Nowordsformethanks · 25/06/2024 10:45

eggplant16 · 25/06/2024 07:26

The whole scheme wasn't properly planned and thought out. I wonder if the Uk was so keen to be involved as Ukrainians are " like us"

Sorry OP , you find yourslef in this situation.

The whole scheme wasn't properly planned and thought out. I wonder if the Uk was so keen to be involved as Ukrainians are " like us"

That's what I think too.

seedsandseeds · 26/06/2024 07:46

Please do quote the post, so we can see what you are responding to

No one needs to quote the orignal post two posts in. It's a huge headache. Totally unnecessary.

seedsandseeds · 26/06/2024 07:48

its fine, I find it helpful, lots of people do, it isn't up to any one to tell other poster s how to post

In what way is it helpful to quote the original post two posts in?

@malachitegreen

ExpatAl · 26/06/2024 18:20

Tricky. I live in Belgium where the benefits are generous but housing very difficult to find when they leave the host.
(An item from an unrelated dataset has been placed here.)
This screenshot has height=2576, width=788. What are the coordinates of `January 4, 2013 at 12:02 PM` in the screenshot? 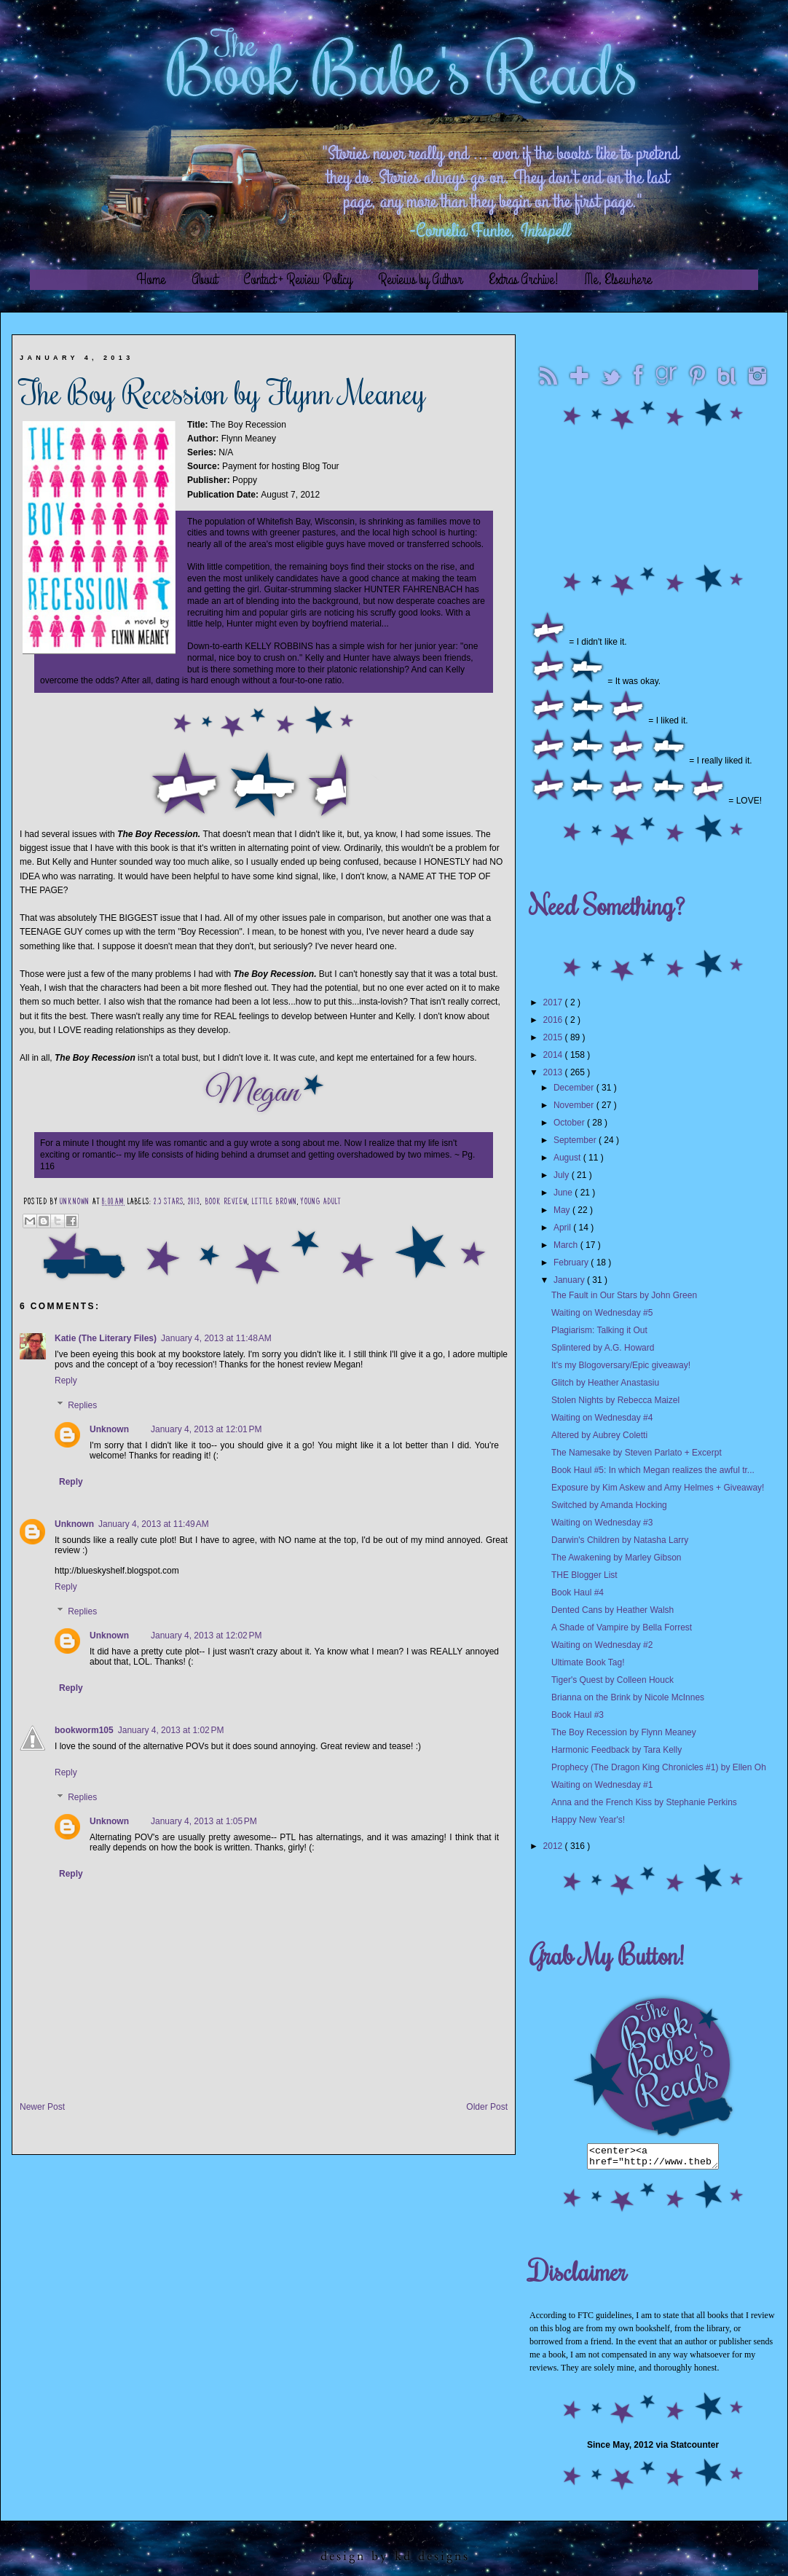 It's located at (206, 1635).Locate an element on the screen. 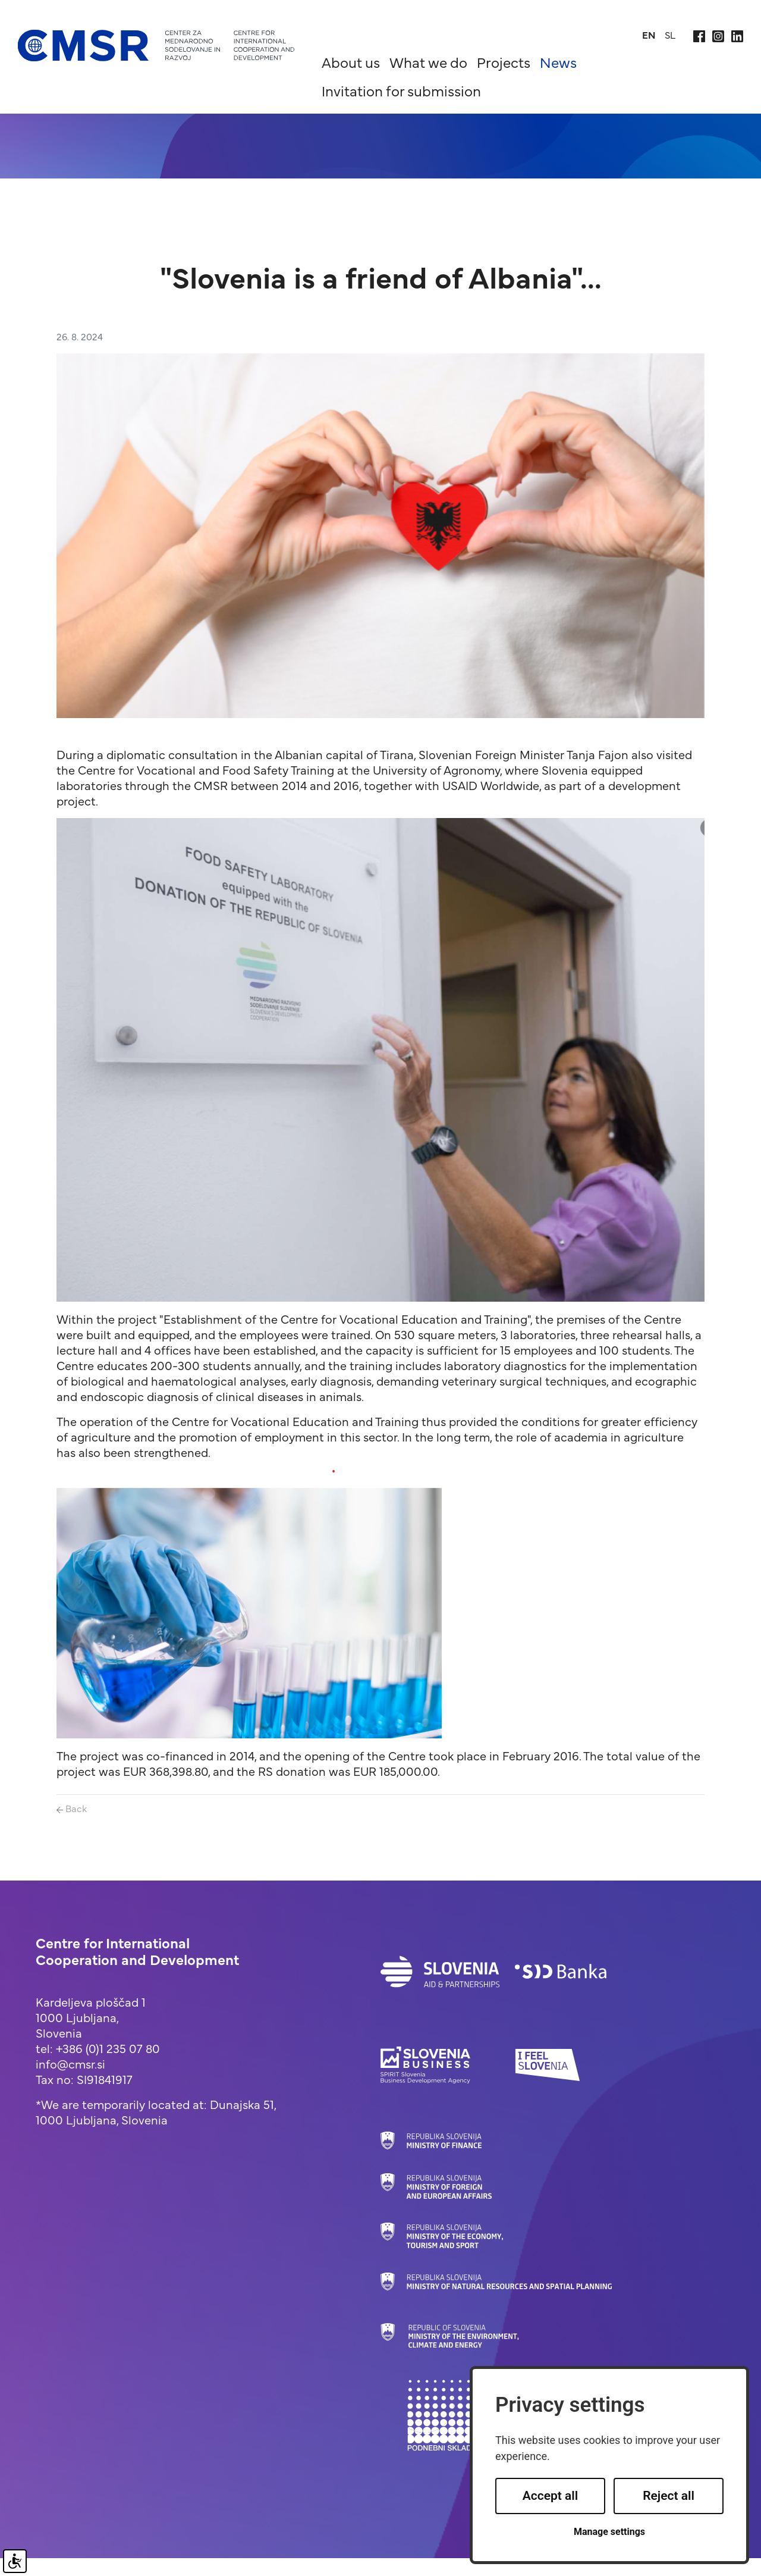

Plus Belgium started insisting they attend French/Dutch lessons. I’ve hosted quite a few Ukrainians. Everyone who asked me said they would be glad to help in the house and not one of them have apart from the v sweet students. I wasn’t welcoming for home help so it’s not a deal breaker. They are kind of drifty.and a lot of that is due to understandable preoccupation with what’s happening back home. I took to hiding a couple of coffee capsules for busy days working as they’d use the last of everything. They were afraid of being without, being out in a foreign country.You seem very adjusted Op. I can understand your frustration but think you will have to help her find a place and move. She will likely still need you from time to time with things like help with paperwork.

ExpatAl · 26/06/2024 18:34

And don’t forget you feel very vulnerable not speaking the language and responsible for a young child.
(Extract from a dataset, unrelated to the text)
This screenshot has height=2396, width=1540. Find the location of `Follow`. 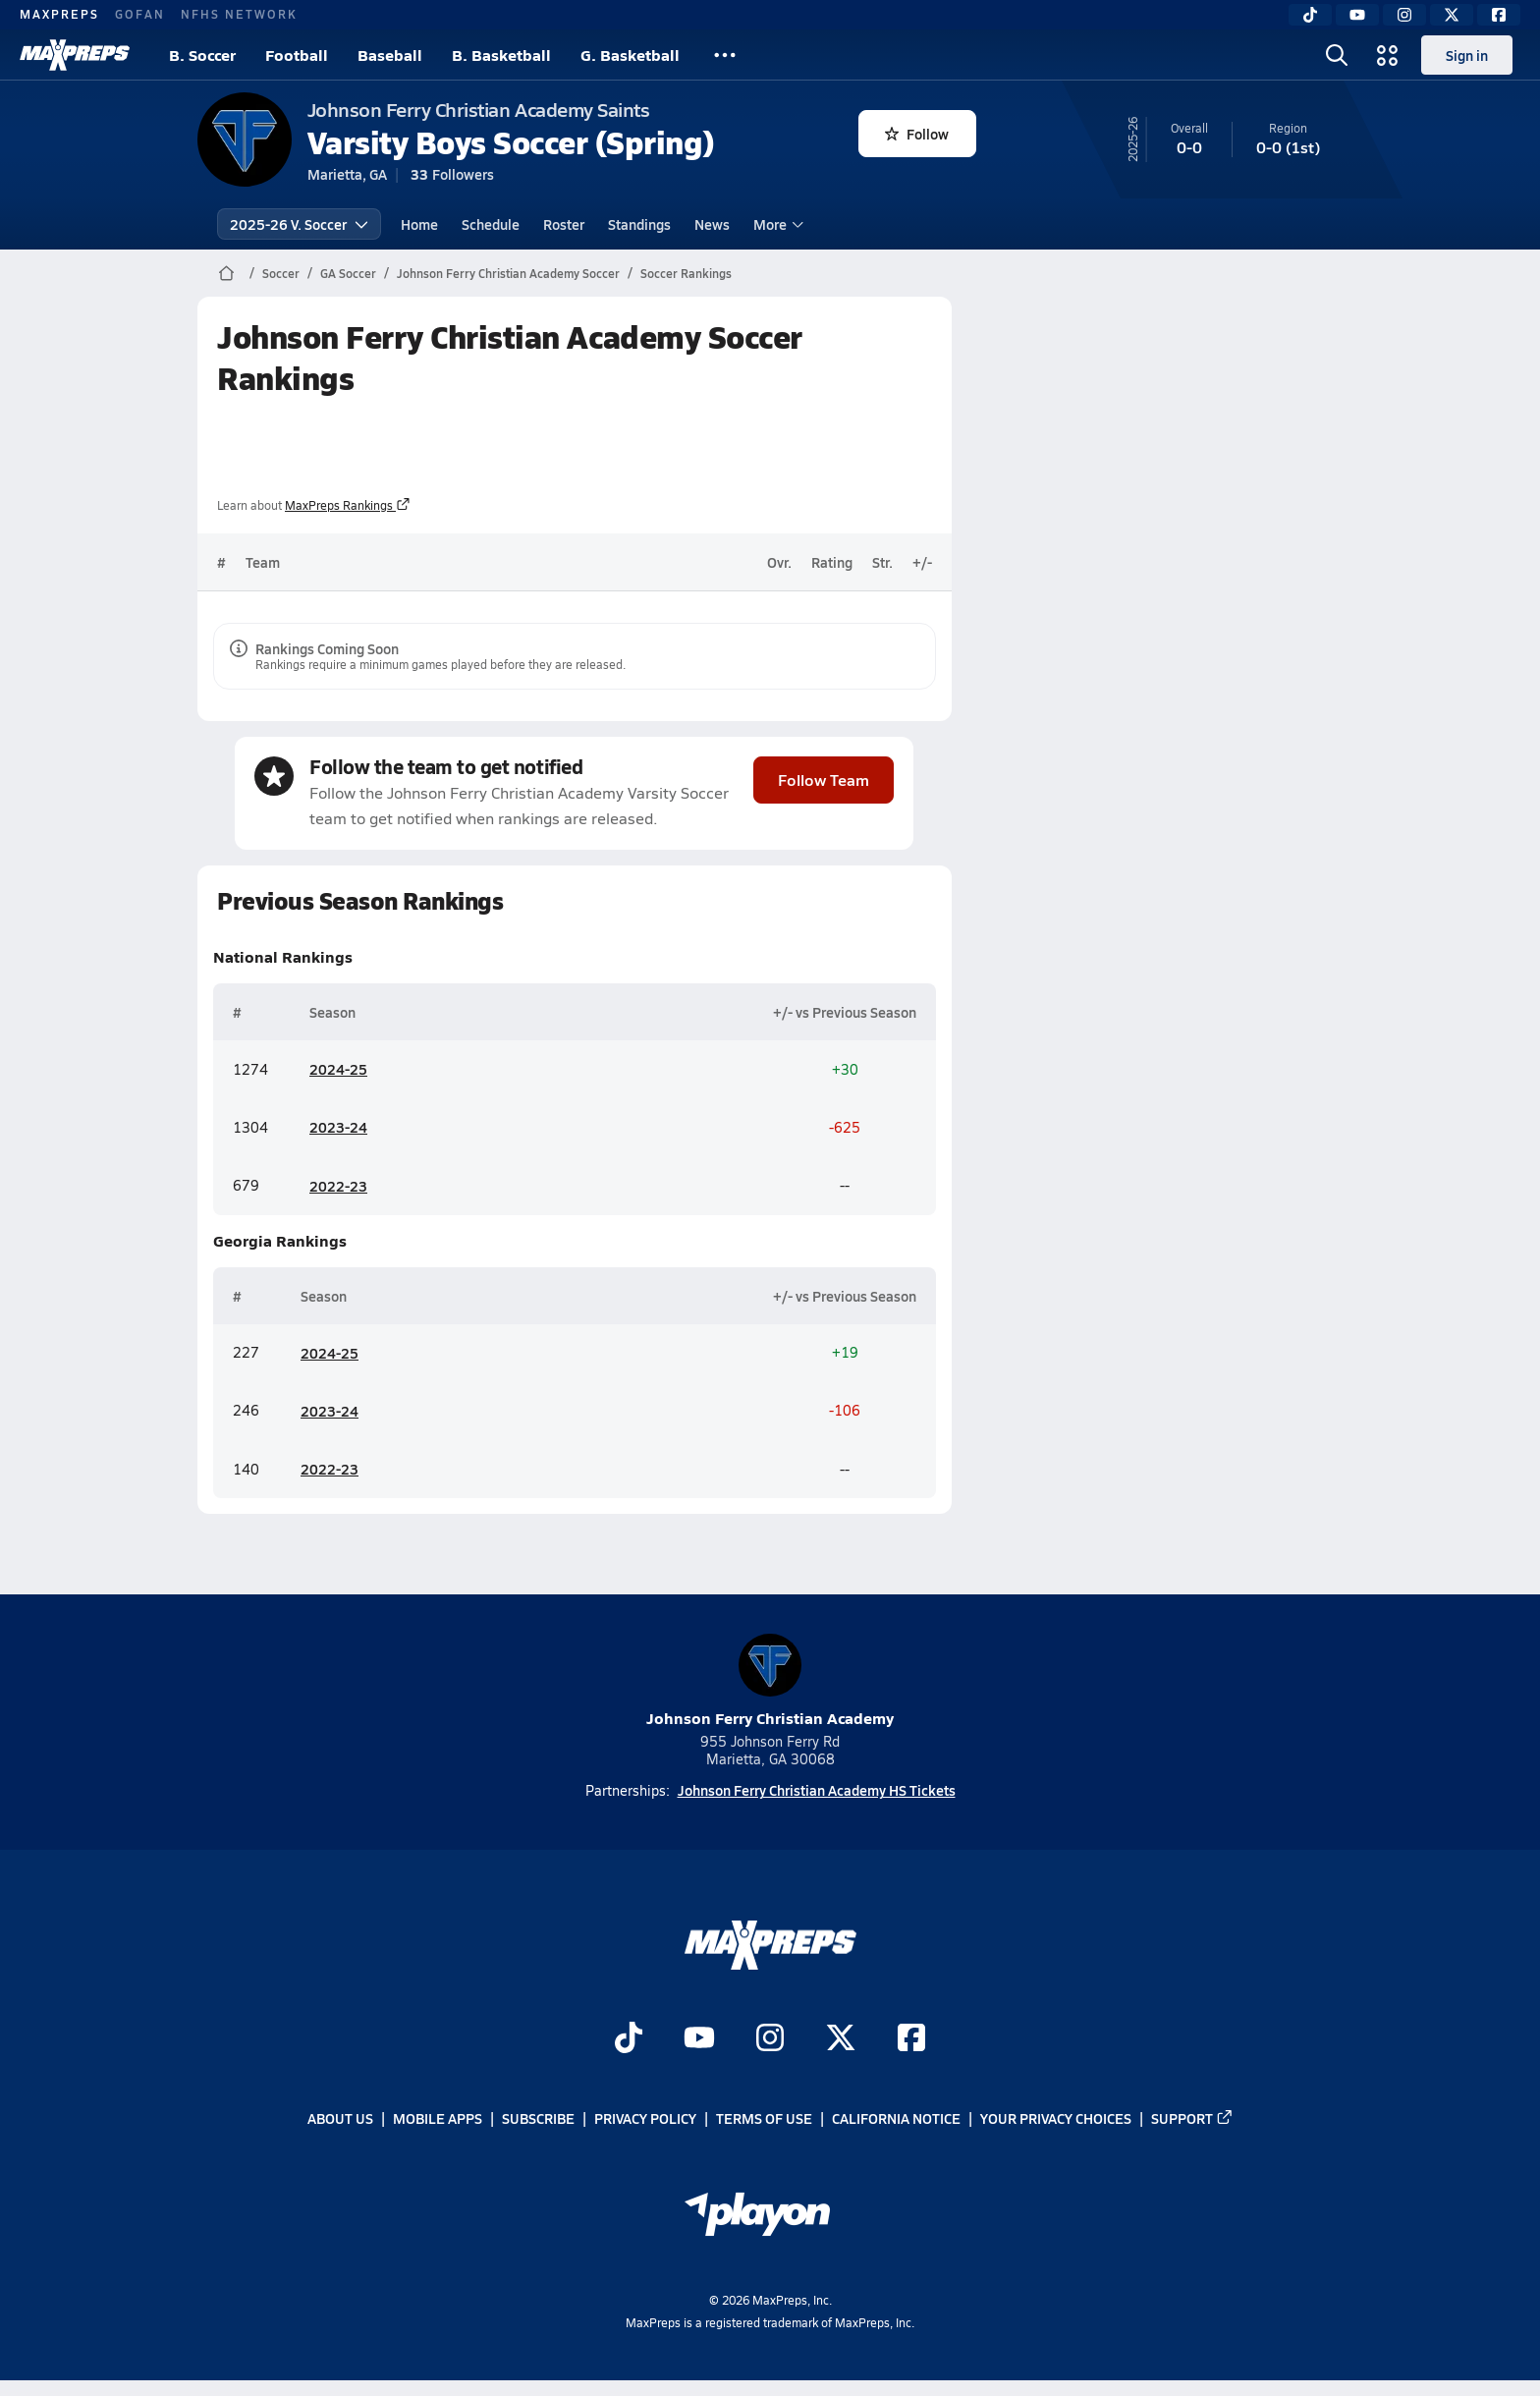

Follow is located at coordinates (917, 133).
Amista77 · 26/06/2024 18:48

I think @Anonym00se 's post has some excellent advice. I haven't hosted but a friend did - a mother and teenage child - and reached a point where it was starting to cause problems for her own family. They spoke to the mother well in advance of her moving out and supported her literally every step of the way - working with the local co-ordinator, helping her to find some work, helping her to apply for council housing, getting furniture donations or cheap items for her, continuing to support her once they moved. It was hard but, as other PPs have said, she framed it as: We have loved having you as our guest, but we can't host you any longer. And made it clear that it wasn't abandonment, but they didn't budge on the end date.
The only issue they've had is that the council house was in a different catchment area for the DC. They could have stayed at their school (with council funded taxi), but took a long leave of absence and so lost their place.
If your bf wants to ask her to move out, he has to handle it (though I imagine you may be acting as a translator here, which complicates things?) Maybe go out when he has the conversation?

Byronada · 26/06/2024 18:58

Why can't she work full time? Then she could afford rent. If she's capable of working full time she should be doing it. There is so much wrong with the benefits system. If healthy adults want to only work 16 hours a week that's up to them but the rest of us shouldn't have to fund it. It's so wrong and I'm sick of it.

saraclara · 26/06/2024 19:11

I know several people who took in Ukrainians, and every single one of them had issues at the end of the original agreed period. It's extremely hard to tell someone to leave, and it's understandable that the person hosted is reluctant to go. It was a major source of stress. In one case the hosts were a quote elderly couple. The agreed six months turned out to be hard for them as their hosts were a mother and husband son. The son was eating them out of house and home and they struggled with his noise etc. But they ended up having them for a year because they felt so bad about telling them to go. And it was only when the male host had severe health issues (not helped by the stress, I suspect) that a neighbour took it in hand and spoke to the guests, and called the council.